After going through the data, give the number of lines that contain the word "liefde" as your sole answer.
** Listed entries follows **
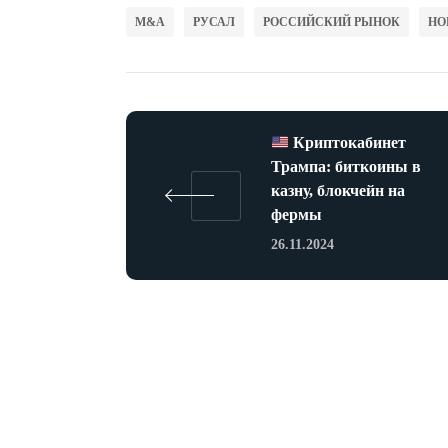
M&A
РУСАЛ
РОССИЙСКИЙ РЫНОК
НО
Криптокабинет
Трампа: биткоины в
казну, блокчейн на
фермы
26.11.2024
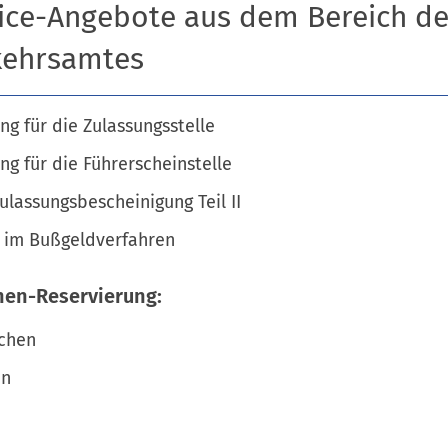
ice-Angebote aus dem Bereich d
kehrsamtes
ng für die Zulassungsstelle
ng für die Führerscheinstelle
ulassungsbescheinigung Teil II
 im Bußgeldverfahren
en-Reservierung:
chen
en
n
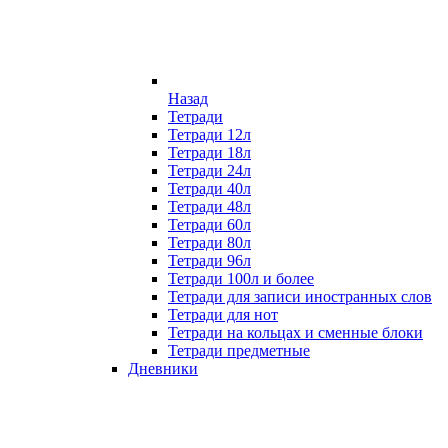
Назад
Тетради
Тетради 12л
Тетради 18л
Тетради 24л
Тетради 40л
Тетради 48л
Тетради 60л
Тетради 80л
Тетради 96л
Тетради 100л и более
Тетради для записи иностранных слов
Тетради для нот
Тетради на кольцах и сменные блоки
Тетради предметные
Дневники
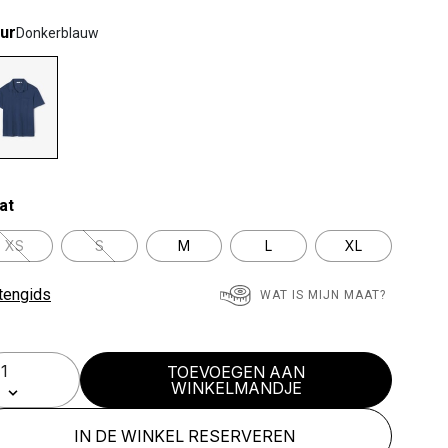
ur
Donkerblauw
lected
at
XS
S
M
L
XL
tengids
WAT IS MIJN MAAT?
TOEVOEGEN AAN
WINKELMANDJE
IN DE WINKEL RESERVEREN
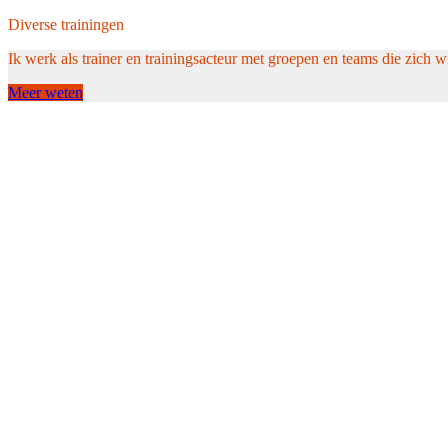
Diverse trainingen
Ik werk als trainer en trainingsacteur met groepen en teams die zich w
Meer weten
Veerkracht & liefde
De belangrijkste uitgang
liefde ofwel harmonie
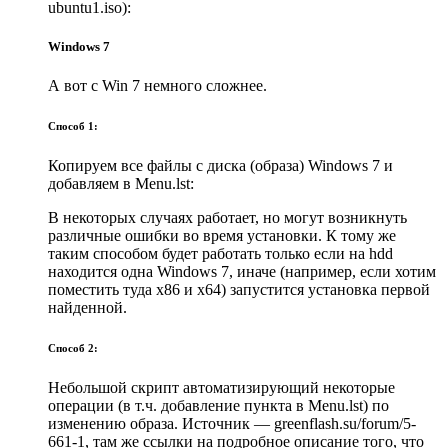
ubuntu1.iso):
Windows 7
А вот с Win 7 немного сложнее.
Способ 1:
Копируем все файлы с диска (образа) Windows 7 и
добавляем в Menu.lst:
В некоторых случаях работает, но могут возникнуть
различные ошибки во время установки. К тому же
таким способом будет работать только если на hdd
находится одна Windows 7, иначе (например, если хотим
поместить туда х86 и х64) запустится установка первой
найденной.
Способ 2:
Небольшой скрипт автоматизирующий некоторые
операции (в т.ч. добавление пункта в Menu.lst) по
изменению образа. Источник — greenflash.su/forum/5-
661-1, там же ссылки на подробное описание того, что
** End of Listed entries **
**Answer section**
2